RECORD SET START

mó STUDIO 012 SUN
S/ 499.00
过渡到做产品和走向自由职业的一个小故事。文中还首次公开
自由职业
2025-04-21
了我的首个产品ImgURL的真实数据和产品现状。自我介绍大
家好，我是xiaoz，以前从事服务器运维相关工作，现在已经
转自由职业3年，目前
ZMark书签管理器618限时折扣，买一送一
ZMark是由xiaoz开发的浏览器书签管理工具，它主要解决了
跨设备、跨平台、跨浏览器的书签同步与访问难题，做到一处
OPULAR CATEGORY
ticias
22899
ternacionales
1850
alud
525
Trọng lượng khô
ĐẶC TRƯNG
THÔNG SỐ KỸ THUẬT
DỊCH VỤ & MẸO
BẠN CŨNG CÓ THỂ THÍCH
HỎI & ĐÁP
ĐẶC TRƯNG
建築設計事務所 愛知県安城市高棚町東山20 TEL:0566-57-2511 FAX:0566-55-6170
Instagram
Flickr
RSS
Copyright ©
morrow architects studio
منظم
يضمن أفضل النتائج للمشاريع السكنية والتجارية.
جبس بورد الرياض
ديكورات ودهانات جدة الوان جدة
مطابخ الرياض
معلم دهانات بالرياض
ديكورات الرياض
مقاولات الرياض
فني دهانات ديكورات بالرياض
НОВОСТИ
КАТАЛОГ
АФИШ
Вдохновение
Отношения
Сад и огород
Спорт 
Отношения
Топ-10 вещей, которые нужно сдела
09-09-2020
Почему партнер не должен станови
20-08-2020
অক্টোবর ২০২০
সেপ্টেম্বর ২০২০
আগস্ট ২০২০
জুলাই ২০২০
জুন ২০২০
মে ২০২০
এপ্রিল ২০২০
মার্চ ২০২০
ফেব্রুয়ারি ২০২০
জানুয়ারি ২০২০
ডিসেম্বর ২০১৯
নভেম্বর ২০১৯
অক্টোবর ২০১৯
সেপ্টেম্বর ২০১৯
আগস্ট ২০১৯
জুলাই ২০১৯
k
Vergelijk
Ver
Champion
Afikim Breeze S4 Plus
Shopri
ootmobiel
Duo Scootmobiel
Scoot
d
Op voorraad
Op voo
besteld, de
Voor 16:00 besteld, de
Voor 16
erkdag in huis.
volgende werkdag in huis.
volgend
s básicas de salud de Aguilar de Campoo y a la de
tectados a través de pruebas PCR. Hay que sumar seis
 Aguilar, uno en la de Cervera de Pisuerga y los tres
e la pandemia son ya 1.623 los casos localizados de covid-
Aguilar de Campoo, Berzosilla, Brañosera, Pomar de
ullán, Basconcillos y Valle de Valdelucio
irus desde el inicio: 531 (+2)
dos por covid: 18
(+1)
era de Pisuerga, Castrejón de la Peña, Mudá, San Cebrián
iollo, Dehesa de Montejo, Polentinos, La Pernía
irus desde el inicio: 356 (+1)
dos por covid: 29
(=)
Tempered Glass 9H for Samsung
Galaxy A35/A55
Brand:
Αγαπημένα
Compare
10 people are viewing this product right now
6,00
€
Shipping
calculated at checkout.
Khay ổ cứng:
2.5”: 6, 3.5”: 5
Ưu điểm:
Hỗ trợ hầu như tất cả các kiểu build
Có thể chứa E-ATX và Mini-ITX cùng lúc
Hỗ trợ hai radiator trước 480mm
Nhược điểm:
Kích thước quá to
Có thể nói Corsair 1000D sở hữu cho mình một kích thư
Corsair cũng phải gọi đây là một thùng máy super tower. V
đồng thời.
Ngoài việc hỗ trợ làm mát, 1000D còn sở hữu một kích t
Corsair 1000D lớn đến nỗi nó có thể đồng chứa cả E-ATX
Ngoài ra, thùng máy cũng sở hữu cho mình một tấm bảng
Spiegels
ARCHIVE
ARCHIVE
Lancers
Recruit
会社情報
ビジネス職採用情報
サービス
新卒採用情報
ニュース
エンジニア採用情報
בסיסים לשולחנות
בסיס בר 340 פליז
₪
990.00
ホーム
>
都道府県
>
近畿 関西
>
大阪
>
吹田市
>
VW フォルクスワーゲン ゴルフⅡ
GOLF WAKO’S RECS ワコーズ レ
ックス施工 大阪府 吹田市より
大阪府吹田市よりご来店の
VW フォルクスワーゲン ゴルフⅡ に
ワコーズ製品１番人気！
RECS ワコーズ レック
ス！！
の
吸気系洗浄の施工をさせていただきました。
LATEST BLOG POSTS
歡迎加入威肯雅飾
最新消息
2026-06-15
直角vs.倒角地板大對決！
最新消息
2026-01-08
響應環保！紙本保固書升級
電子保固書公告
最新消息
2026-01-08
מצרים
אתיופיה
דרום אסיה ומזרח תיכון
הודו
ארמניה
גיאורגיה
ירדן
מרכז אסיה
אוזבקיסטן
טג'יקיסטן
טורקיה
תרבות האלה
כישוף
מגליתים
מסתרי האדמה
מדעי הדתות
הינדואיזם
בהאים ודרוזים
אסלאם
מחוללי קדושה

RECORD SET END

Reproduce the entries in full, exactly as written.

mó STUDIO 012 SUN
S/ 499.00
过渡到做产品和走向自由职业的一个小故事。文中还首次公开
自由职业
2025-04-21
了我的首个产品ImgURL的真实数据和产品现状。自我介绍大
家好，我是xiaoz，以前从事服务器运维相关工作，现在已经
转自由职业3年，目前
ZMark书签管理器618限时折扣，买一送一
ZMark是由xiaoz开发的浏览器书签管理工具，它主要解决了
跨设备、跨平台、跨浏览器的书签同步与访问难题，做到一处
OPULAR CATEGORY
ticias
22899
ternacionales
1850
alud
525
Trọng lượng khô
ĐẶC TRƯNG
THÔNG SỐ KỸ THUẬT
DỊCH VỤ & MẸO
BẠN CŨNG CÓ THỂ THÍCH
HỎI & ĐÁP
ĐẶC TRƯNG
建築設計事務所 愛知県安城市高棚町東山20 TEL:0566-57-2511 FAX:0566-55-6170
Instagram
Flickr
RSS
Copyright ©
morrow architects studio
منظم
يضمن أفضل النتائج للمشاريع السكنية والتجارية.
جبس بورد الرياض
ديكورات ودهانات جدة الوان جدة
مطابخ الرياض
معلم دهانات بالرياض
ديكورات الرياض
مقاولات الرياض
فني دهانات ديكورات بالرياض
НОВОСТИ
КАТАЛОГ
АФИШ
Вдохновение
Отношения
Сад и огород
Спорт 
Отношения
Топ-10 вещей, которые нужно сдела
09-09-2020
Почему партнер не должен станови
20-08-2020
অক্টোবর ২০২০
সেপ্টেম্বর ২০২০
আগস্ট ২০২০
জুলাই ২০২০
জুন ২০২০
মে ২০২০
এপ্রিল ২০২০
মার্চ ২০২০
ফেব্রুয়ারি ২০২০
জানুয়ারি ২০২০
ডিসেম্বর ২০১৯
নভেম্বর ২০১৯
অক্টোবর ২০১৯
সেপ্টেম্বর ২০১৯
আগস্ট ২০১৯
জুলাই ২০১৯
k
Vergelijk
Ver
Champion
Afikim Breeze S4 Plus
Shopri
ootmobiel
Duo Scootmobiel
Scoot
d
Op voorraad
Op voo
besteld, de
Voor 16:00 besteld, de
Voor 16
erkdag in huis.
volgende werkdag in huis.
volgend
s básicas de salud de Aguilar de Campoo y a la de
tectados a través de pruebas PCR. Hay que sumar seis
 Aguilar, uno en la de Cervera de Pisuerga y los tres
e la pandemia son ya 1.623 los casos localizados de covid-
Aguilar de Campoo, Berzosilla, Brañosera, Pomar de
ullán, Basconcillos y Valle de Valdelucio
irus desde el inicio: 531 (+2)
dos por covid: 18
(+1)
era de Pisuerga, Castrejón de la Peña, Mudá, San Cebrián
iollo, Dehesa de Montejo, Polentinos, La Pernía
irus desde el inicio: 356 (+1)
dos por covid: 29
(=)
Tempered Glass 9H for Samsung
Galaxy A35/A55
Brand:
Αγαπημένα
Compare
10 people are viewing this product right now
6,00
€
Shipping
calculated at checkout.
Khay ổ cứng:
2.5”: 6, 3.5”: 5
Ưu điểm:
Hỗ trợ hầu như tất cả các kiểu build
Có thể chứa E-ATX và Mini-ITX cùng lúc
Hỗ trợ hai radiator trước 480mm
Nhược điểm:
Kích thước quá to
Có thể nói Corsair 1000D sở hữu cho mình một kích thư
Corsair cũng phải gọi đây là một thùng máy super tower. V
đồng thời.
Ngoài việc hỗ trợ làm mát, 1000D còn sở hữu một kích t
Corsair 1000D lớn đến nỗi nó có thể đồng chứa cả E-ATX
Ngoài ra, thùng máy cũng sở hữu cho mình một tấm bảng
Spiegels
ARCHIVE
ARCHIVE
Lancers
Recruit
会社情報
ビジネス職採用情報
サービス
新卒採用情報
ニュース
エンジニア採用情報
בסיסים לשולחנות
בסיס בר 340 פליז
₪
990.00
ホーム
>
都道府県
>
近畿 関西
>
大阪
>
吹田市
>
VW フォルクスワーゲン ゴルフⅡ
GOLF WAKO’S RECS ワコーズ レ
ックス施工 大阪府 吹田市より
大阪府吹田市よりご来店の
VW フォルクスワーゲン ゴルフⅡ に
ワコーズ製品１番人気！
RECS ワコーズ レック
ス！！
の
吸気系洗浄の施工をさせていただきました。
LATEST BLOG POSTS
歡迎加入威肯雅飾
最新消息
2026-06-15
直角vs.倒角地板大對決！
最新消息
2026-01-08
響應環保！紙本保固書升級
電子保固書公告
最新消息
2026-01-08
מצרים
אתיופיה
דרום אסיה ומזרח תיכון
הודו
ארמניה
גיאורגיה
ירדן
מרכז אסיה
אוזבקיסטן
טג'יקיסטן
טורקיה
תרבות האלה
כישוף
מגליתים
מסתרי האדמה
מדעי הדתות
הינדואיזם
בהאים ודרוזים
אסלאם
מחוללי קדושה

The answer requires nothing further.